(DATA FOR THE TASK)

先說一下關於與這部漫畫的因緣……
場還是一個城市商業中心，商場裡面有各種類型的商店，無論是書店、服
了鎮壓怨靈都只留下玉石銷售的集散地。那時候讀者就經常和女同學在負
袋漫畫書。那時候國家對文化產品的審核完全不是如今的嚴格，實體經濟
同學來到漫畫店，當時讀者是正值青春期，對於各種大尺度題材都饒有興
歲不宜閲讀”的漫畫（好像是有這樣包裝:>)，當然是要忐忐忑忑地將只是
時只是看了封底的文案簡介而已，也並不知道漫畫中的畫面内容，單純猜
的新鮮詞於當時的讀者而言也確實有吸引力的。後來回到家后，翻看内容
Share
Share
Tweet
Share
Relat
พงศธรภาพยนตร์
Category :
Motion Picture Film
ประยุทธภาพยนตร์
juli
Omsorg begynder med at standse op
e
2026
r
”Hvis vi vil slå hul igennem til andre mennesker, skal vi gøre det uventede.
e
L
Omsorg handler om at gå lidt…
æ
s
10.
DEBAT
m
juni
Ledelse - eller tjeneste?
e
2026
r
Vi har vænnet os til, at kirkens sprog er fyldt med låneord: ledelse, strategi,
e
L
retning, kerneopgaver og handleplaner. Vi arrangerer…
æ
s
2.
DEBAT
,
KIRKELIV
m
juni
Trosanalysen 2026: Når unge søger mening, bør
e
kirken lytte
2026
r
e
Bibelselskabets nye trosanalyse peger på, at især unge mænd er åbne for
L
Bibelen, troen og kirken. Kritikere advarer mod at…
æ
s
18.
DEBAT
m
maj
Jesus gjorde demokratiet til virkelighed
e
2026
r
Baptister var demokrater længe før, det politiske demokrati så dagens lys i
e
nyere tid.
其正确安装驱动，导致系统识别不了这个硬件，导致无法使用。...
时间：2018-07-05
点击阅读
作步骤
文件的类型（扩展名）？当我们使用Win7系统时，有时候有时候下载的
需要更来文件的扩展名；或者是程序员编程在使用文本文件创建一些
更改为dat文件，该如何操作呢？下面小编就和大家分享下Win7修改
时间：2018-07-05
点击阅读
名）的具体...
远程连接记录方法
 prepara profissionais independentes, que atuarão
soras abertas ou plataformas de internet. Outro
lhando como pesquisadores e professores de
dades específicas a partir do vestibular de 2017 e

(End DATA FOR THE TASK)
(DATA FOR THE TASK)

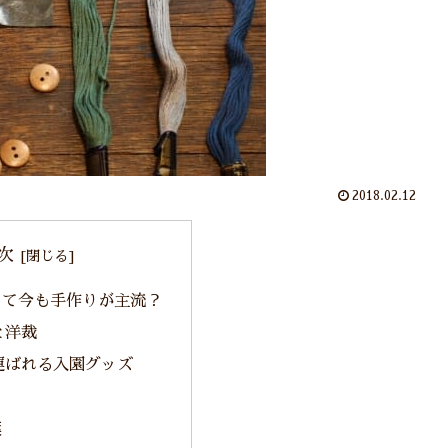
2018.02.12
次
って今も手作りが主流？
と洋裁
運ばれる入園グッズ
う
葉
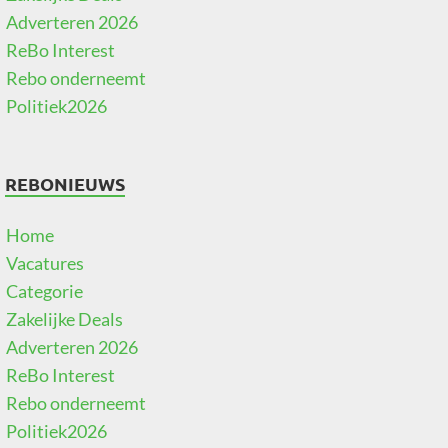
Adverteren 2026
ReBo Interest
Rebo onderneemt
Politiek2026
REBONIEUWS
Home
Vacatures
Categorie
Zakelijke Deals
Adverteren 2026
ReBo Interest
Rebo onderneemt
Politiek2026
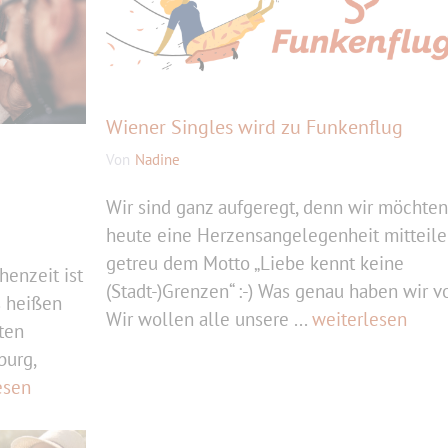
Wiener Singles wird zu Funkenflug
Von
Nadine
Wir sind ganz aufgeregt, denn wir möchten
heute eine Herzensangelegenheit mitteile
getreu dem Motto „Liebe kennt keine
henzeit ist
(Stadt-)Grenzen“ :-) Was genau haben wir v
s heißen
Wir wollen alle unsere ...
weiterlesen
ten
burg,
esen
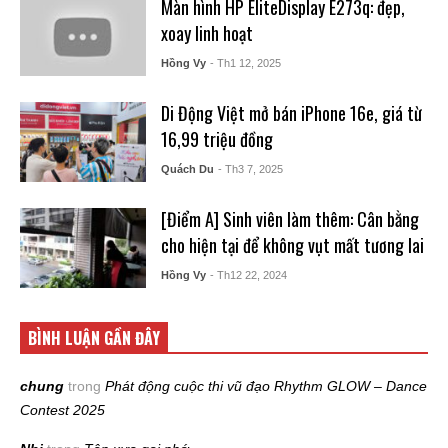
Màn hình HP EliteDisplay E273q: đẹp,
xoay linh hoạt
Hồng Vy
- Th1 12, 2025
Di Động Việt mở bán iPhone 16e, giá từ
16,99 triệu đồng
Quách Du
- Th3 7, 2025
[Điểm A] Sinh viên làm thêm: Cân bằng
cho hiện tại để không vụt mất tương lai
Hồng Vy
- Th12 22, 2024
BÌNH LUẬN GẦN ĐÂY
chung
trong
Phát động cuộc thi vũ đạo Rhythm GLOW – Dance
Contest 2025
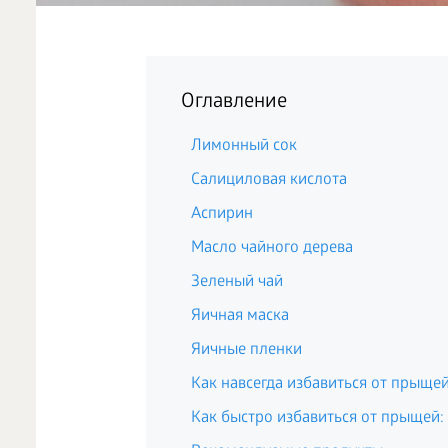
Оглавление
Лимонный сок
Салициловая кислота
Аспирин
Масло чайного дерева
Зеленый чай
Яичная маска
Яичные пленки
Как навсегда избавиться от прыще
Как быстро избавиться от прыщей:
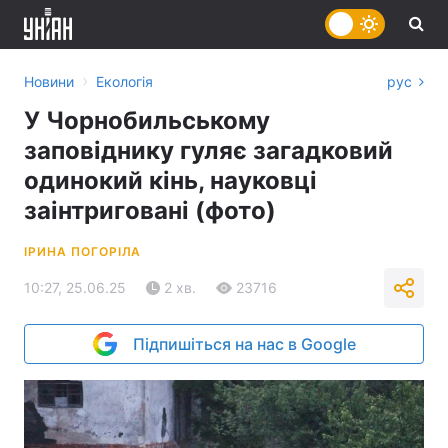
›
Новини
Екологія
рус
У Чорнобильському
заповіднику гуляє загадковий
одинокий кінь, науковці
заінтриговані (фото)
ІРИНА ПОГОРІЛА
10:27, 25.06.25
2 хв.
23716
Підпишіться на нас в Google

(End DATA FOR THE TASK)
(DATA FOR THE TASK)

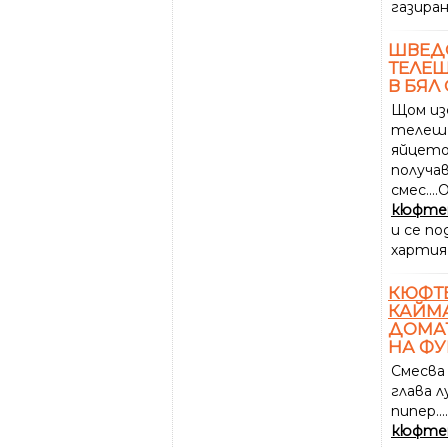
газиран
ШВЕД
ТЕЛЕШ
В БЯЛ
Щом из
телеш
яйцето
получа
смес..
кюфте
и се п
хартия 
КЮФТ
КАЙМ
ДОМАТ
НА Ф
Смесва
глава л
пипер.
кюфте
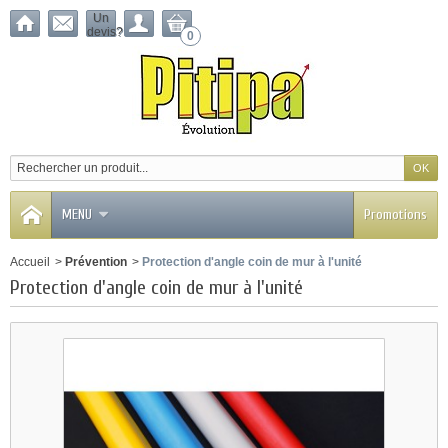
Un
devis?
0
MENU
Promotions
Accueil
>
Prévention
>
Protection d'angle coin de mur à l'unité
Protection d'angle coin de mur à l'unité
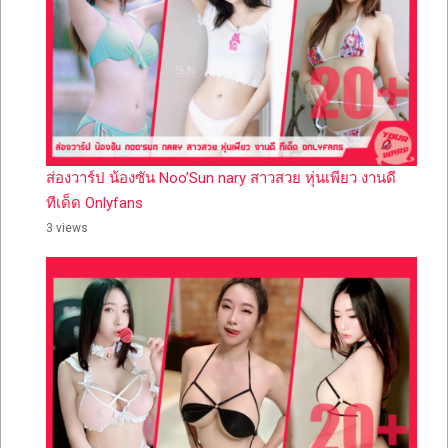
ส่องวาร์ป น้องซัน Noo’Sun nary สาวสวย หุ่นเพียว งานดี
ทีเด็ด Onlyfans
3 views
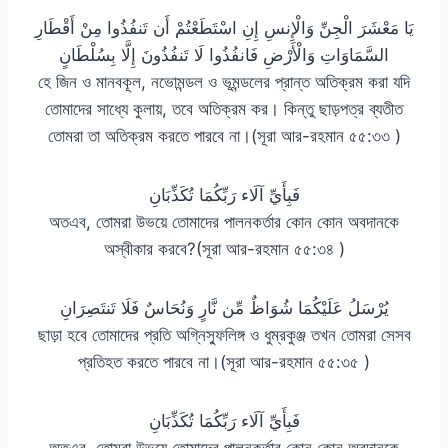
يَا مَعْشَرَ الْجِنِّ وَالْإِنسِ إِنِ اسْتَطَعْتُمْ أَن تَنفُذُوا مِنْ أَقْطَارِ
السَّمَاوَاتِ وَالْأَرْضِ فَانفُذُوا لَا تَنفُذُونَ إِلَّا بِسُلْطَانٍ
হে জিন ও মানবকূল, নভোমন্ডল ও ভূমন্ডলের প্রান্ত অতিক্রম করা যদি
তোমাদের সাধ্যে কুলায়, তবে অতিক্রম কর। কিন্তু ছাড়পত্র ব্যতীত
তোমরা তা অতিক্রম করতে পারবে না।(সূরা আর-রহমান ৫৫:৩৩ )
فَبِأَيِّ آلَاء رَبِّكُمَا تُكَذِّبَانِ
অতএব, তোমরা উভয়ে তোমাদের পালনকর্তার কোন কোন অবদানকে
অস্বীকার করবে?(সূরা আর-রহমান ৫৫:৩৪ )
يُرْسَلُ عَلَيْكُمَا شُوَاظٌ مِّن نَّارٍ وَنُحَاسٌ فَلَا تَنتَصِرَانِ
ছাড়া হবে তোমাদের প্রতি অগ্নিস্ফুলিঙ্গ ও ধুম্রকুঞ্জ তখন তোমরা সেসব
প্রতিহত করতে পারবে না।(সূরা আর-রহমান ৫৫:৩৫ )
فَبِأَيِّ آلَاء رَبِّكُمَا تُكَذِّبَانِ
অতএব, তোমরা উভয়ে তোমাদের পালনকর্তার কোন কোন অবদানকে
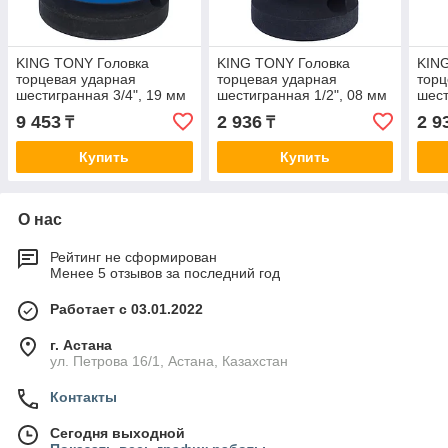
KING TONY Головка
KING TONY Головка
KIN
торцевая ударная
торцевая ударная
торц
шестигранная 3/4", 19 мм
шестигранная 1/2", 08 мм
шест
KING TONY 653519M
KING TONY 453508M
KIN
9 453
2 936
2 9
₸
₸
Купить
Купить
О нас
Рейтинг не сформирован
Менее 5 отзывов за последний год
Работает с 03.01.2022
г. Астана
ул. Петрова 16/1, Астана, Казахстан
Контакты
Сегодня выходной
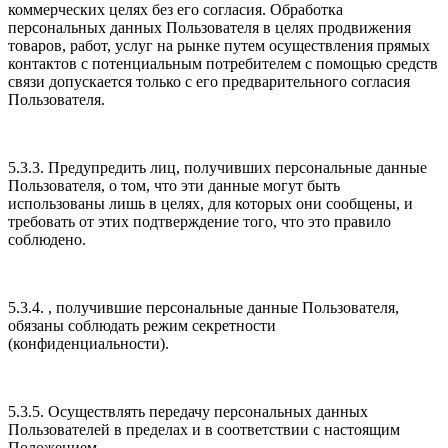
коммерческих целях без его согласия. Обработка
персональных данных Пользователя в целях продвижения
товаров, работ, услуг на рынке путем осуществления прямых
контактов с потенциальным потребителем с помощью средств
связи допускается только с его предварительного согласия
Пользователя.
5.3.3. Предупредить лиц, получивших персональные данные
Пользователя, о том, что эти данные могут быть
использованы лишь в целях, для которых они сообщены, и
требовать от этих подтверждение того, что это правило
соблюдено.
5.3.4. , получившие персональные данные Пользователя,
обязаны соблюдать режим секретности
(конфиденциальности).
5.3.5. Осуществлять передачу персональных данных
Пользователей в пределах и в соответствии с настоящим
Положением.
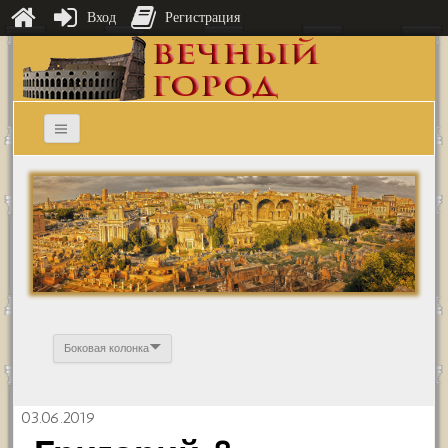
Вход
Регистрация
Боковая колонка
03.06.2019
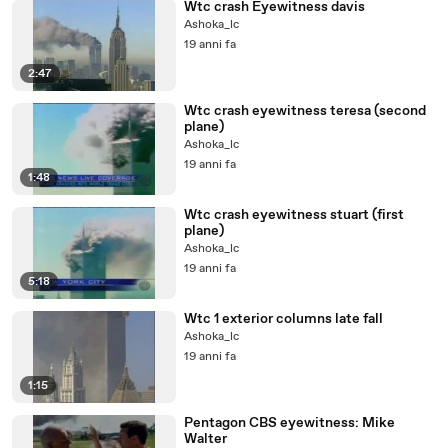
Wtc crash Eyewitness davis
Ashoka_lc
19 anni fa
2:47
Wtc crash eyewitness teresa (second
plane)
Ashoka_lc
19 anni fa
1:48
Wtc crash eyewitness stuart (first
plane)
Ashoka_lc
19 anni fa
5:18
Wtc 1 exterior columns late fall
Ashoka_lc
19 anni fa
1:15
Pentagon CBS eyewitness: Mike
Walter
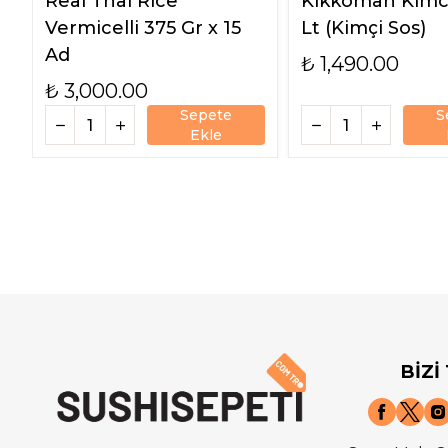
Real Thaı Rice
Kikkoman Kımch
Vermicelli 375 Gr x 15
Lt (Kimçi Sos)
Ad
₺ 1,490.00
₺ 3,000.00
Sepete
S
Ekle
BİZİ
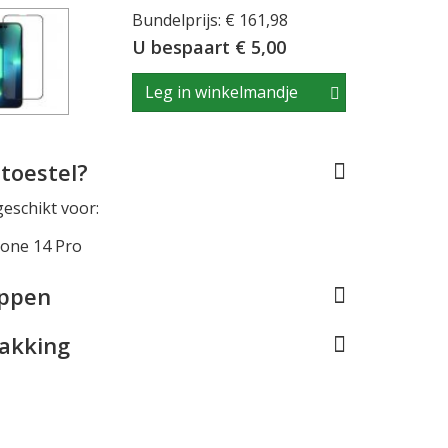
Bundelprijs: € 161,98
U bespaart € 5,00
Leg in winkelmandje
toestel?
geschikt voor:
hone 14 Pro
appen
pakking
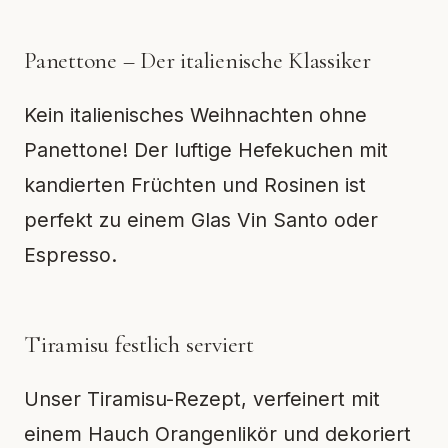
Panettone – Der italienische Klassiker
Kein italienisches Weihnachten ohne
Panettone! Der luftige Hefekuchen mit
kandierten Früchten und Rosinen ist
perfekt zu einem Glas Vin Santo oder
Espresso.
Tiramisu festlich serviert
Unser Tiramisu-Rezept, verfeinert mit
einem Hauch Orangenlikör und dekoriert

(End DATA FOR THE TASK)

TO DO
Using the data above, retype exactly and only the lines from the one containing "Vermicelli 375 Gr x 15" up to and including the one containing "einem Hauch Orangenlikör und dekoriert", with no pictures carried over.

ANSWER BOX
Vermicelli 375 Gr x 15
Lt (Kimçi Sos)
Ad
₺ 1,490.00
₺ 3,000.00
Sepete
S
Ekle
BİZİ
Bundelprijs: € 161,98
U bespaart € 5,00
Leg in winkelmandje
toestel?
geschikt voor:
hone 14 Pro
appen
pakking
Panettone – Der italienische Klassiker
Kein italienisches Weihnachten ohne
Panettone! Der luftige Hefekuchen mit
kandierten Früchten und Rosinen ist
perfekt zu einem Glas Vin Santo oder
Espresso.
Tiramisu festlich serviert
Unser Tiramisu-Rezept, verfeinert mit
einem Hauch Orangenlikör und dekoriert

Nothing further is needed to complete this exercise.